How to learn Funnel And Retention Computation for Python pandas in Product Analyst for free

Why this matters

As a Product Analyst, you will routinely answer questions like: Where do users drop off in the onboarding funnel? Which acquisition cohort retains better on Day 1 and Day 7? With pandas, you can compute funnels and retention quickly from raw event logs to support product decisions, prioritization, and experiment readouts.

Pinpoint friction in onboarding or checkout.
Compare retention across cohorts, features, or experiments.
Track progress after UI or policy changes.

Who this is for and prerequisites

Who this is for: Product Analysts and data-minded PMs who need reliable funnel and retention metrics from event logs.

Prerequisites:

Basic Python and pandas (DataFrame, groupby, pivot_table).
Date/time handling in pandas.
Comfort with unique user counting and event logs.

Learning path

Clean and normalize events (timestamps, user_id, event names).
Build strict sequential funnels (per-user first timestamps per step).
Compute cohort-based retention (D0/D1/D7… matrices).
Add rolling retention and session windows.
Segment by channel, country, or experiment variant.

Concept explained simply

Funnel: A sequence of steps users should complete (e.g., visit → signup → view → add_to_cart → purchase). We count how many users reach each step in order, and compute step-to-step conversion rates.

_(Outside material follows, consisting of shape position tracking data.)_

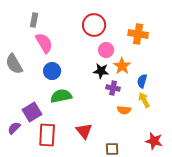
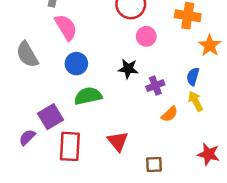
orange star: (122, 66) -> (210, 45), moved
black star: (101, 71) -> (128, 69), moved
purple cross: (113, 88) -> (155, 86), turned -32
orange semicircle: (124, 110) -> (170, 114), turned -48

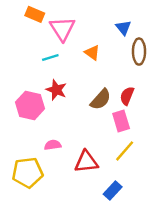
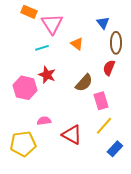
red semicircle: (127, 96) -> (109, 68), moved
red triangle: (86, 162) -> (72, 135), turned 35
blue rectangle: (113, 191) -> (115, 149), moved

Retention: For each cohort (usually by first_seen or signup date), we measure what fraction of users return and do any activity on subsequent days/weeks (D0, D1, D7, etc.).

Mental model

Think of a funnel as a set of doors in a hallway. A user can proceed only if they pass each prior door in order.
Think of retention as how many users come back to the building after 1, 7, 30 days from their first visit.

Worked examples

Example 1: Strict sequential funnel counts and conversion

Events schema assumption: user_id, event, ts (UTC).

import pandas as pd
from datetime import datetime

data = [
    ("u1","landing","2024-01-01 09:00"),
    ("u1","signup","2024-01-01 09:01"),
    ("u1","view_product","2024-01-01 09:05"),
    ("u1","add_to_cart","2024-01-01 09:06"),
    ("u1","purchase","2024-01-01 09:10"),
    ("u2","landing","2024-01-01 09:02"),
    ("u2","view_product","2024-01-01 09:06"),
    ("u2","add_to_cart","2024-01-01 09:09"),
    ("u3","landing","2024-01-01 10:10"),
    ("u3","signup","2024-01-01 10:12"),
    ("u3","view_product","2024-01-01 10:20"),
    ("u4","landing","2024-01-01 11:00"),
    ("u4","signup","2024-01-01 11:02"),
    ("u4","view_product","2024-01-01 11:03"),
    ("u4","add_to_cart","2024-01-01 11:06"),
    ("u5","landing","2024-01-01 12:00"),
    ("u5","view_product","2024-01-01 12:04"),
    ("u5","purchase","2024-01-01 12:06"),  # skips signup and add_to_cart
    ("u6","landing","2024-01-01 12:10"),
]

df = pd.DataFrame(data, columns=["user_id","event","ts"])
df["ts"] = pd.to_datetime(df["ts"])

steps = ["landing","signup","view_product","add_to_cart","purchase"]
# Keep first occurrence per user per event
first_hits = (df.sort_values(["user_id","event","ts"]) 
               .drop_duplicates(["user_id","event"], keep="first"))
# Pivot to wide: one column per step with first timestamp
wide = first_hits.pivot_table(index="user_id", columns="event", values="ts", aggfunc="min")[steps]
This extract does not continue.